The SNPE SDK comes with a bunch of optimization plans inbuilt for running DLC models on Qualcomm hardware. Some considerations when trying to optimize performance without altering the exisiting DLC model:
- Utilizing UserBuffer to avoid additional copies of data in/out of SNPE SDK by directly reading and writing to the buffers directly
- It is more efficient to move data in/out of tensors than to use iterators.
- Tensors must be manipulated in a UserBuffer before/after going into a network.
- For Tensorflow based models, optimize Tensorflow graphs prior to generating a DLC file
- Set the performance profile to HIGH_PERFORMANCE when executing DLC files
- Disable profiling information in production environment
- Smaller networks may run faster on CPU than GPU due to GPU memory overheads.
- Run input preprocessing steps like scaling, conversions, crop etc prior to passing inputs to SNPE SDK when running on DSP. They are not optimized to run on DSP runtime.
- For DSP V68 version and above, enabling the init cache mode is recommended.

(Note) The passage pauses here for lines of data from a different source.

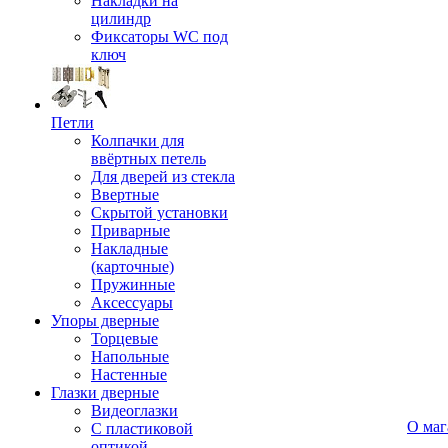
Накладки на
цилиндр
Фиксаторы WC под
ключ
Петли
Колпачки для
ввёртных петель
Для дверей из стекла
Ввертные
Скрытой установки
Приварные
Накладные
(карточные)
Пружинные
Аксессуары
Упоры дверные
Торцевые
Напольные
Настенные
Глазки дверные
Видеоглазки
О маг
С пластиковой
оптикой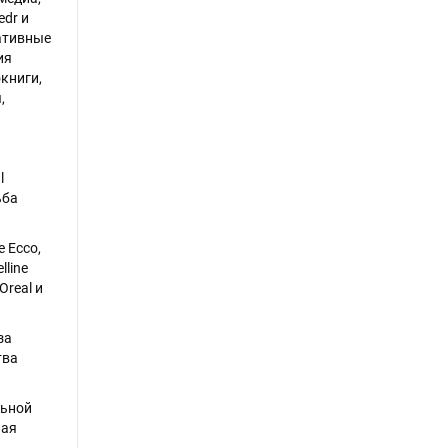
edr и
ративные
ия
книги,
,
l
ьба
 Ecco,
lline
Oreal и
за
тва
льной
ная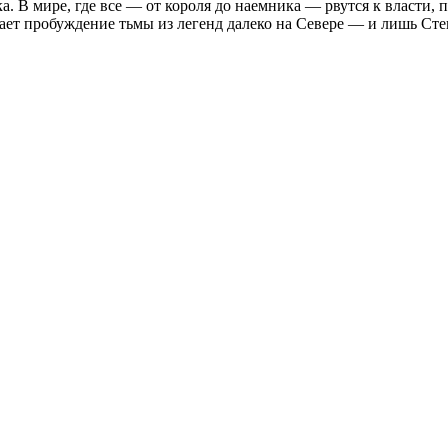
. В мире, где все — от короля до наемника — рвутся к власти, п
ает пробуждение тьмы из легенд далеко на Севере — и лишь Сте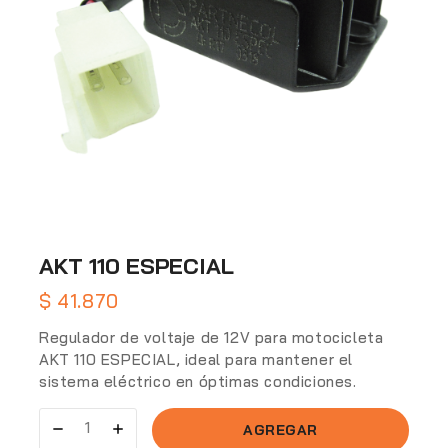
AKT 110 ESPECIAL
$
41.870
Regulador de voltaje de 12V para motocicleta
AKT 110 ESPECIAL, ideal para mantener el
sistema eléctrico en óptimas condiciones.
AGREGAR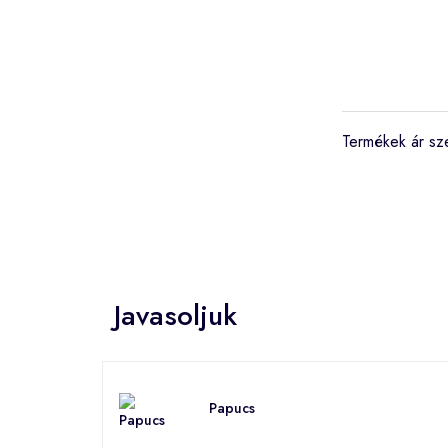
Termékek ár sz
Javasoljuk
Papucs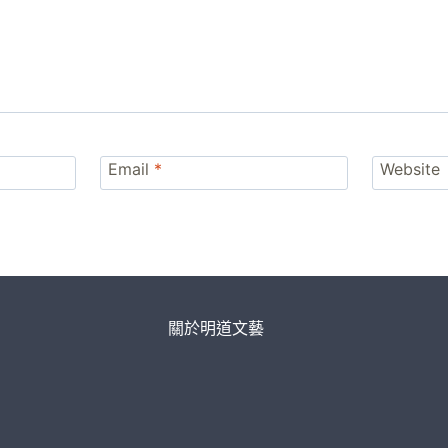
Email
*
Website
關於明道文藝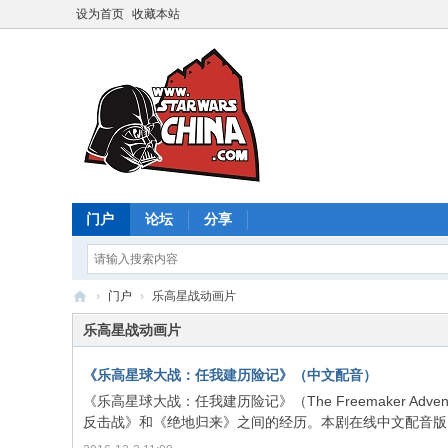
设为首页
收藏本站
门户
论坛
分享
›
门户
›
乐高星战动画片
星
乐高星战动画片
球
《乐高星球大战：任我建历险记》（中文配音）
大
《乐高星球大战：任我建历险记》（The Freemaker Ad
战
反击战》和《绝地归来》之间的经历。本剧在线中文配音版已全
中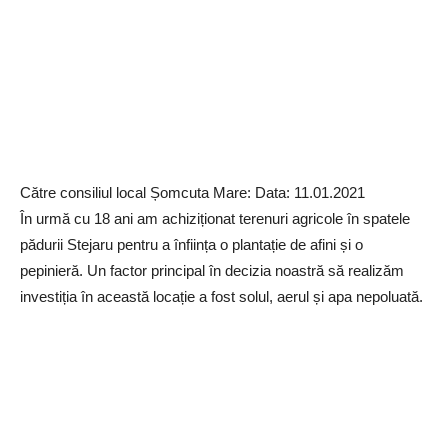
Către consiliul local Șomcuta Mare: Data: 11.01.2021
În urmă cu 18 ani am achiziționat terenuri agricole în spatele
pădurii Stejaru pentru a înființa o plantație de afini și o
pepinieră. Un factor principal în decizia noastră să realizăm
investiția în această locație a fost solul, aerul și apa nepoluată.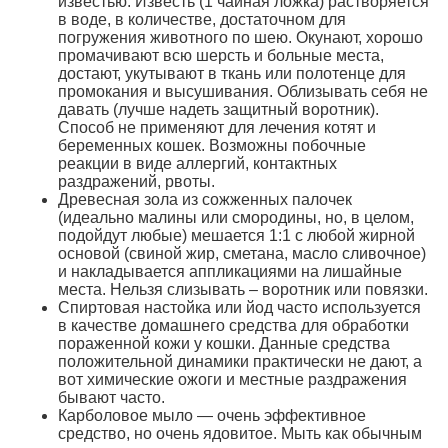
известью. Известь (1 чайная ложка) растворяется
в воде, в количестве, достаточном для
погружения животного по шею. Окунают, хорошо
промачивают всю шерсть и больные места,
достают, укутывают в ткань или полотенце для
промокания и высушивания. Облизывать себя не
давать (лучше надеть защитный воротник).
Способ не применяют для лечения котят и
беременных кошек. Возможны побочные
реакции в виде аллергий, контактных
раздражений, рвоты.
Древесная зола из сожженных палочек
(идеально малины или смородины, но, в целом,
подойдут любые) мешается 1:1 с любой жирной
основой (свиной жир, сметана, масло сливочное)
и накладывается аппликациями на лишайные
места. Нельзя слизывать – воротник или повязки.
Спиртовая настойка или йод часто используется
в качестве домашнего средства для обработки
пораженной кожи у кошки. Данные средства
положительной динамики практически не дают, а
вот химические ожоги и местные раздражения
бывают часто.
Карболовое мыло — очень эффективное
средство, но очень ядовитое. Мыть как обычным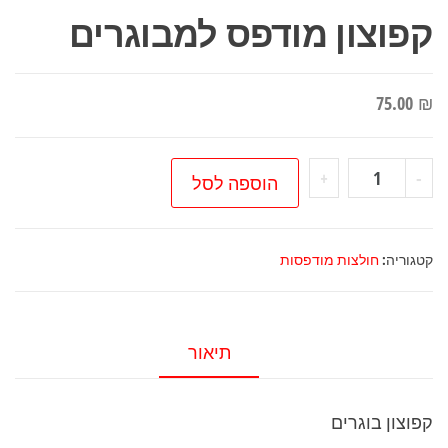
קפוצון מודפס למבוגרים
75.00
₪
כמות
+
-
הוספה לסל
של
קפוצון
מודפס
קטגוריה:
חולצות מודפסות
למבוגרים
תיאור
קפוצון בוגרים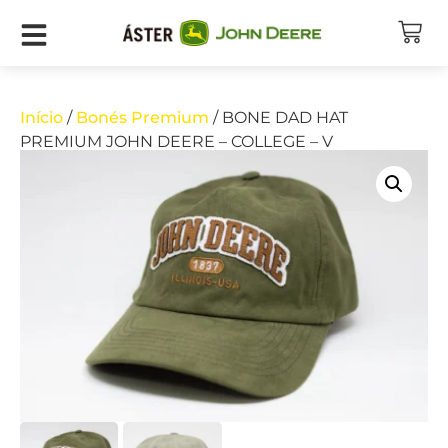
Início
/
Bonés Premium
/ BONE DAD HAT
PREMIUM JOHN DEERE – COLLEGE – V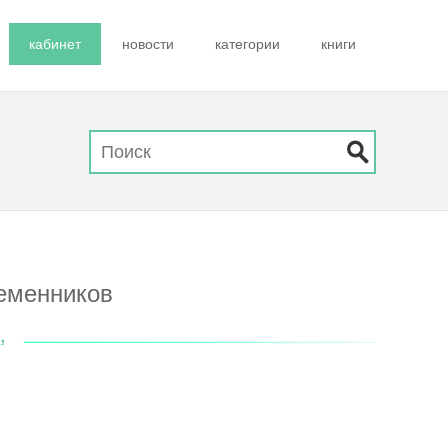
кабинет
новости
категории
книги
еменников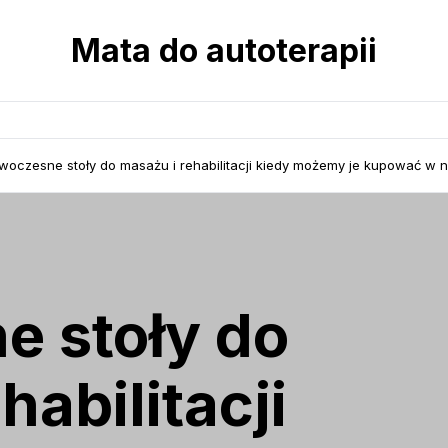
Mata do autoterapii
woczesne stoły do masażu i rehabilitacji kiedy możemy je kupować w 
 stoły do
habilitacji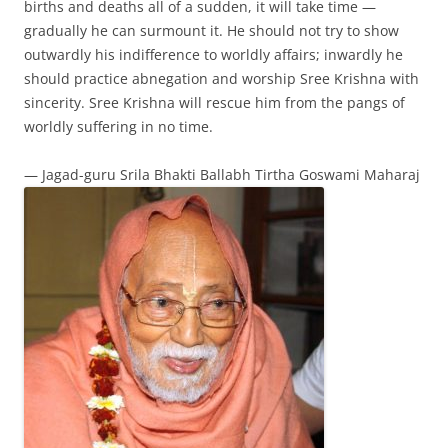
births and deaths all of a sudden, it will take time —
gradually he can surmount it. He should not try to show
outwardly his indifference to worldly affairs; inwardly he
should practice abnegation and worship Sree Krishna with
sincerity. Sree Krishna will rescue him from the pangs of
worldly suffering in no time.
— Jagad-guru Srila Bhakti Ballabh Tirtha Goswami Maharaj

Considerations when we also want to optimize the DLC file itself:
- Run quantized quantized fixed-point model on the CPU for better performance at the cost of accuracy using
snpe-net-run --container <path_to_quantized_dlc> --input_list <path_to_input_list> --enable_cpu_fxp
- Utilize offline graph caching to reduce initialization time when executing on HTP using
snpe-dlc-graph-prepare
- Quantize DLC model weights using
snpe-dlc-quantize
and use combination of flags--optimizations
,--algorithms
,--param_quantizer
,--act_quantize
,--use_per_channel_quantization
,--use_per_row_quantization